Tuesday, May 27, 2014


The flea market was very full and very busy on Sunday, but I didn’t buy much; ironically, the busier it gets, the less I find. I think it’s because on pretty days like that, the dealers try to bring out stuff tailored to tourists or occasional shoppers, and leave the more specialized things at home.

Though there was a life-sized Pink Panther plushie I briefly agonized over. I totally would have bought him if I had room in the car.

My best find was five yards of vintage homespun fabric for a dollar. (The catch? It smelled like a dirty ashtray.) The only horses I saw were super-common pieces and body-quality stuff, of which I bought a few, because I get anxious if I don't have a certain level of bodies in my body box. 

I was rather shocked at how white the plastic was on these two, especially since they appear to date from the early 1970s. Then I realized: silly, this was just slightly before the Chalky era. They might be some flavor of White they were experimenting with back then that is not the standard Translucent White.

The clean break at the base of the Western Prancing Horse is almost a classic indicator of that. I once bought a box lot with a star-faced Classic Quarter Horse Mare who had both ears cleanly broken off at the base, making that weird girl look even weirder.
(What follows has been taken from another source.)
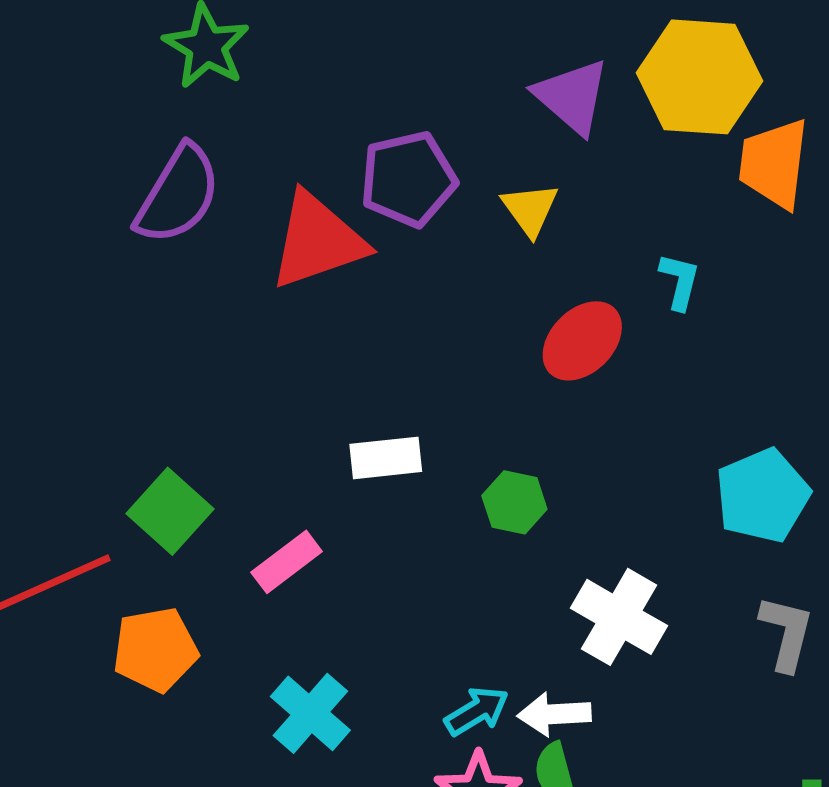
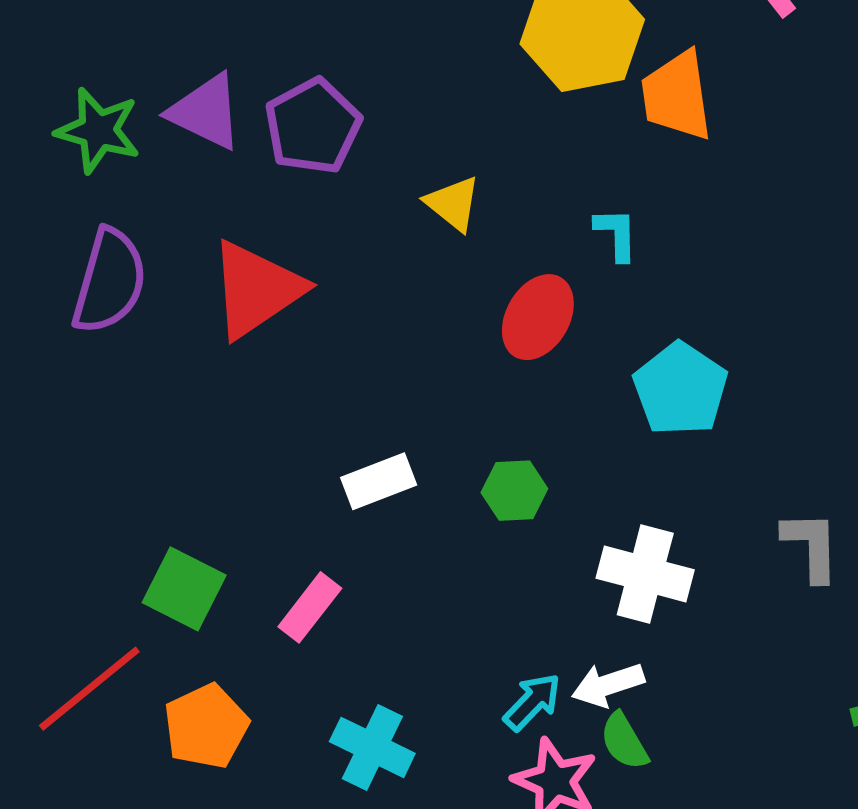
purple triangle: (572, 96) -> (206, 112), moved
purple pentagon: (408, 179) -> (313, 126), moved
cyan pentagon: (762, 496) -> (680, 389), moved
Many of the nonstandard plastics of that era had a certain brittleness to them. This was probably due to some slight chemical variations from the name brand Tenite Breyer was used to using. The models themselves are not significantly less durable than those made of the regular plastic, but they are just a tad less flexible. In other words, when you drop them, there’s not much bending, just breaking - and the subsequent ricocheting off of the broken pieces in strange directions.

It also makes the customizing process a little more challenging, since the plastic doesn’t behave the way we are accustomed to. This brittleness reappeared during the "B" mold mark era - ca. 1979-1983 - when Breyer switched over to Cellulose Acetate Propionate, because of availability issues with plain old Cellulose Acetate.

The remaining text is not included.